Le produit de cette étape est une description 3D de l'objet, une représentation unique qui unifie les différentes représentations 2D 1/5 extraites à l'étape précédente. L'objet est donc perçu comme étant le même, quelque soit le point de vue adopté par l'observateur.

1.4. Etape 3: Traitements mnésiques

1.4.1. Pictogènes: représentations structurales stockées

Un pictogène est une représentation prototypique de l'apparence d'une classe d'objets connus. Nous n'avons pas stocké en mémoire l'ensemble des objets vus au cours de nos diverses expériences mais nous avons mémorisé une "moyenne" , par exemple, de tous les verres vus. Le pictogène est une sorte de relai entre l'ensemble des traitements perceptifs et la mémoire sémantique. Lorsqu'on fait l'expérience d'évoquer, d'imaginer un objet, par exemple un arbre, c'est le pictogène qui est activé. Cette représentation sera différente pour chacun d'entre nous car dépendante de nos expériences propres.

L'activation en mémoire d'un pictogène permet une identification de l'objet et non une reconnaissance de cet objet; on peut dore si oui ou non un objet nous ait familier mais on ne peut pas encore le dénommer.
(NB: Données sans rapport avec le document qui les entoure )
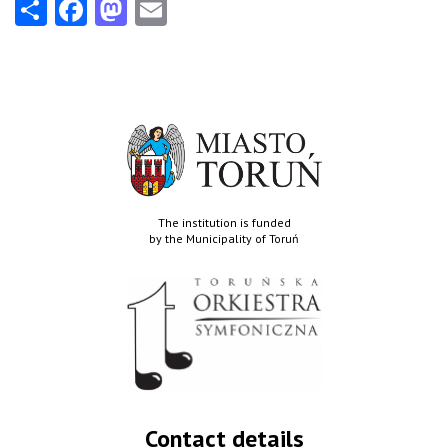
Share
Facebook
Mastodon
Email
The institution is funded
by the Municipality of Toruń
Contact details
Cette étape est facilement mise en évidence grâce au phénomène du "mot sur le bout de la langue" pour désigner le nom d'une objet. Ce phénomène est plus que fréquent également pour els odeurs: on peut dire si oui ou non on connait une odeur particulière au moment où on la sent mais il est difficile d'en trouver le nom, l'origine.

1.4.2. L'identification

L'identification consiste en l'activation, par le pictogène, de la représentation sémantique, stockée en mémoire sémantique, qui lui correspond. On a alors accès aux diverses connaissances relatives à cet objet comme sa fonction, la catégorie à laquelle il appartient, son contexte d'utilisation...

1.4.3. La dénomination

La dénomination de l'objet est une étape ultérieure à l'identification. En effet, certaines pathologies montrent qu'il est possible d'identifier un objet, en connaitre sa fonction, sans pouvoir le dénommer.

Cependant la dénomination n'intervient pas nécessaire après l'identification; il peut y avoir dénomination sans identification. En effet, certains patients montrent une dissociation entre le fait de pouvoir dénommer les objets et le fait de ne pas pouvoir en évoquer ses caractéristiques. Cet caractéristique n'est pas toujours bien expliquée par les divers modèle d'identification visuelle.